Task goal :: Every entry below needs to be printed again exactly, with its pictures left out.

Page-level text extractions:

--

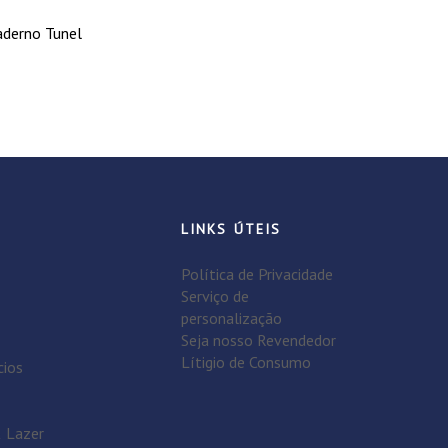
aderno Tunel
LINKS ÚTEIS
Política de Privacidade
Serviço de
personalização
Seja nosso Revendedor
Lítigio de Consumo
cios
& Lazer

--

Solution for this task ::
aderno Tunel
LINKS ÚTEIS
Política de Privacidade
Serviço de
personalização
Seja nosso Revendedor
Lítigio de Consumo
cios
& Lazer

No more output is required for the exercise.